= Action item =
The answer should be each line of the records that contains the word "actuellement"; please copy them all.

Dataset entries
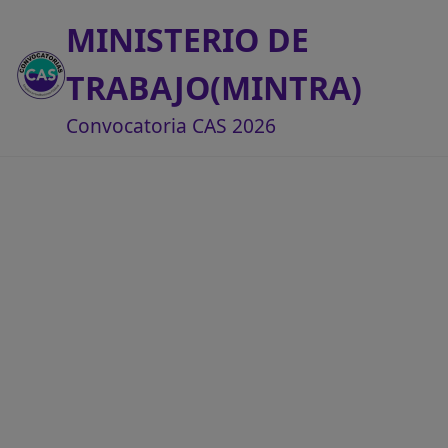
MINISTERIO DE
TRABAJO(MINTRA)
Convocatoria CAS 2026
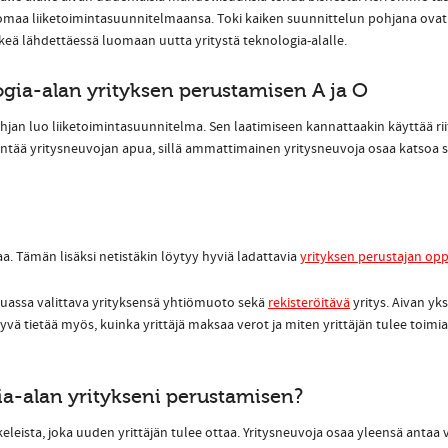
 omaa liiketoimintasuunnitelmaansa. Toki kaiken suunnittelun pohjana ova
keä lähdettäessä luomaan uutta yritystä teknologia-alalle.
gia-alan yrityksen perustamisen A ja O
jan luo liiketoimintasuunnitelma. Sen laatimiseen kannattaakin käyttää riit
tää yritysneuvojan apua, sillä ammattimainen yritysneuvoja osaa katsoa s
. Tämän lisäksi netistäkin löytyy hyviä ladattavia
yrityksen perustajan opp
assa valittava yrityksensä yhtiömuoto sekä
rekisteröitävä
yritys. Aivan yk
hyvä tietää myös, kuinka yrittäjä maksaa verot ja miten yrittäjän tulee toim
ia-alan yritykseni perustamisen?
leista, joka uuden yrittäjän tulee ottaa. Yritysneuvoja osaa yleensä antaa 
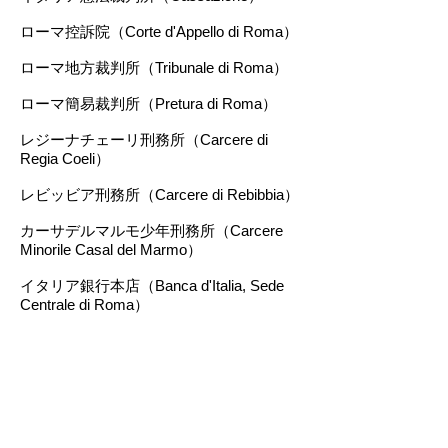
ローマ控訴院（Corte d'Appello di Roma）
ローマ地方裁判所（Tribunale di Roma）
ローマ簡易裁判所（Pretura di Roma）
レジーナチェーリ刑務所（Carcere di
Regia Coeli）
レビッビア刑務所（Carcere di Rebibbia）
カーサデルマルモ少年刑務所（Carcere
Minorile Casal del Marmo）
イタリア銀行本店（Banca d'Italia, Sede
Centrale di Roma）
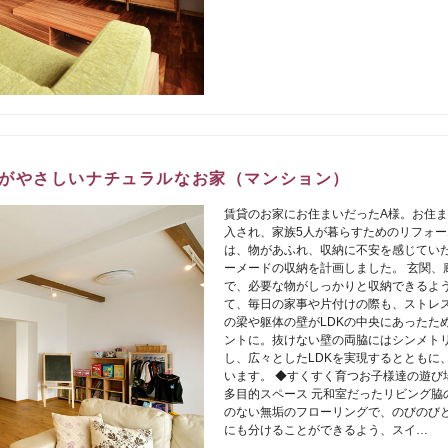
がやさしいナチュラルなお家（マンション）
賃貸のお家にお住まいだったA様。お住ま
入され、家族5人が暮らすためのリフォー
は、物があふれ、収納に不安を感じてい
ーメードの収納を計画しました。 玄関、
で、必要な物がしっかりと収納できるよ
て、毎日の家事や片付けの際も、ストレス
の梁や躯体の壁がLDKの中央にあったた
ントに。抜けない壁の両脇にはシンメト
し、広々としたLDKを実現するとともに
います。 ◆すくすく育つお子様達の遊び
多目的スペース 元和室だったリビング脇
のない無垢のフローリングで、のびのびと
にも分けることができるよう、スイ…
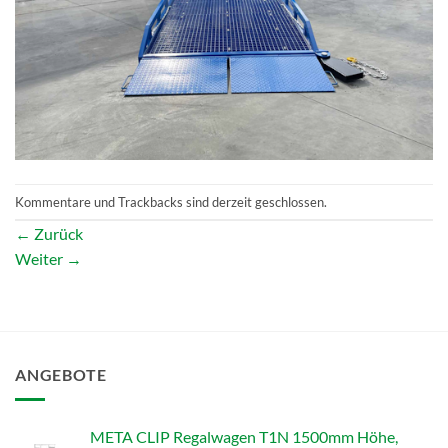
Kommentare und Trackbacks sind derzeit geschlossen.
←
Zurück
Weiter
→
ANGEBOTE
META CLIP Regalwagen T1N 1500mm Höhe,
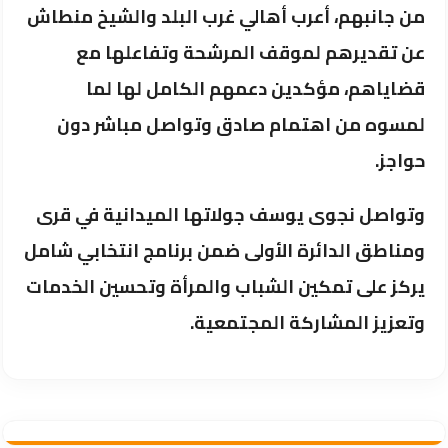
من جانبهم، أعرب أهالي غرب البلد والشيخ منطاش
عن تقديرهم لموقف المرشحة وتفاعلها مع
قضاياهم، مؤكدين دعمهم الكامل لها لما
لمسوه من اهتمام صادق وتواصل مباشر دون
حواجز.
وتواصل نجوى يوسف جولاتها الميدانية في قرى
ومناطق الدائرة الأولى ضمن برنامج انتخابي شامل
يركز على تمكين الشباب والمرأة وتحسين الخدمات
وتعزيز المشاركة المجتمعية.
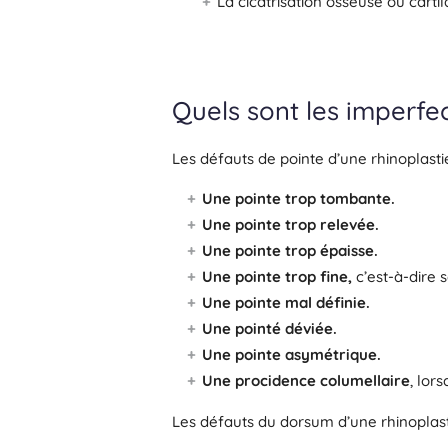
La cicatrisation osseuse ou carti
Quels sont les imperfec
Les défauts de pointe d’une rhinoplastie
Une pointe trop tombante.
Une pointe trop relevée.
Une pointe trop épaisse.
Une pointe trop fine,
c’est-à-dire 
Une pointe mal définie.
Une pointé déviée.
Une pointe asymétrique.
Une procidence columellaire
, lor
Les défauts du dorsum d’une rhinoplasti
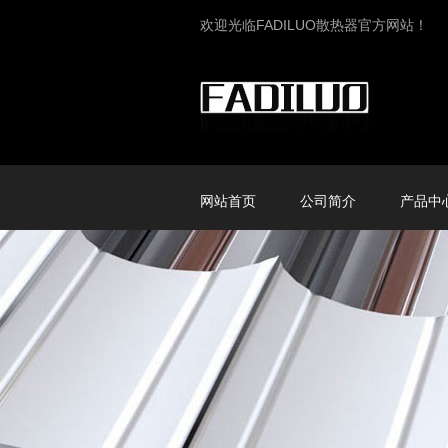
欢迎光临FADILUO散热器官方网站！
网站首页
公司简介
产品中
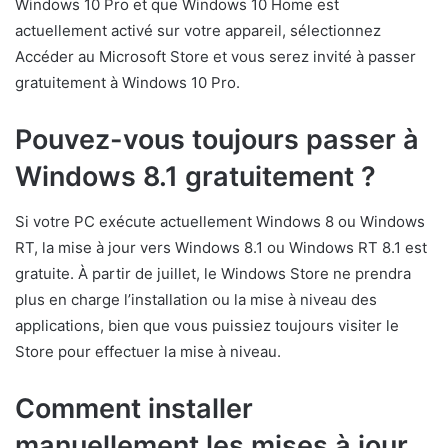
Windows 10 Pro et que Windows 10 Home est
actuellement activé sur votre appareil, sélectionnez
Accéder au Microsoft Store et vous serez invité à passer
gratuitement à Windows 10 Pro.
Pouvez-vous toujours passer à
Windows 8.1 gratuitement ?
Si votre PC exécute actuellement Windows 8 ou Windows
RT, la mise à jour vers Windows 8.1 ou Windows RT 8.1 est
gratuite. À partir de juillet, le Windows Store ne prendra
plus en charge l’installation ou la mise à niveau des
applications, bien que vous puissiez toujours visiter le
Store pour effectuer la mise à niveau.
Comment installer
manuellement les mises à jour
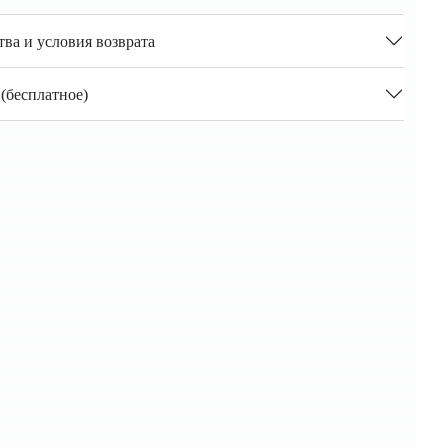
тва и условия возврата
(бесплатное)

= Written answer =
actuellement activé sur votre appareil, sélectionnez
Si votre PC exécute actuellement Windows 8 ou Windows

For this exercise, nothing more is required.